(Task data)

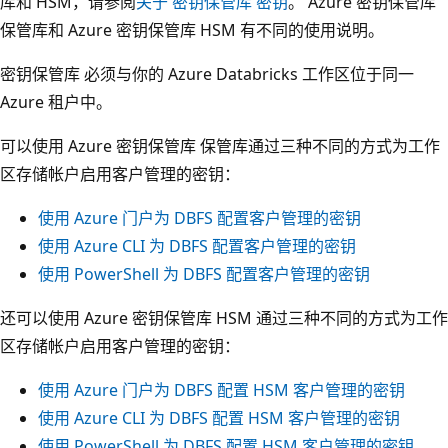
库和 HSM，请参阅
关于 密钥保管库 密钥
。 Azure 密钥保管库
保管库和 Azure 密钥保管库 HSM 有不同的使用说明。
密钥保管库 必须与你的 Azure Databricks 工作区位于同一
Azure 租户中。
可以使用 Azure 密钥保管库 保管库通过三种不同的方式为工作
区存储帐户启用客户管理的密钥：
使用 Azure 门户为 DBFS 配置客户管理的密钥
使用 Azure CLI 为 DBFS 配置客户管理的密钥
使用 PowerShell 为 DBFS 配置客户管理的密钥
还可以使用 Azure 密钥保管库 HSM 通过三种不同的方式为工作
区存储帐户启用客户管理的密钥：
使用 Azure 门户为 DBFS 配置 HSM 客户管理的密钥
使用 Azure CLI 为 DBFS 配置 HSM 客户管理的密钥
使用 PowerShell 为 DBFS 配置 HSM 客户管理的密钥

(End Task data)
(Task data)

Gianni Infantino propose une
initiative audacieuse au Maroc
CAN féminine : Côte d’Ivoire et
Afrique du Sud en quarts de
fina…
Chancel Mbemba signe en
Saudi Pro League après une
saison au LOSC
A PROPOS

(End Task data)

_What you will do:_ Only lines containing "密钥保管库" belong in the answer; copy every such line from the records.

_Written reply:_
关于 密钥保管库 密钥
。 Azure 密钥保管库
保管库和 Azure 密钥保管库 HSM 有不同的使用说明。
密钥保管库 必须与你的 Azure Databricks 工作区位于同一
可以使用 Azure 密钥保管库 保管库通过三种不同的方式为工作
还可以使用 Azure 密钥保管库 HSM 通过三种不同的方式为工作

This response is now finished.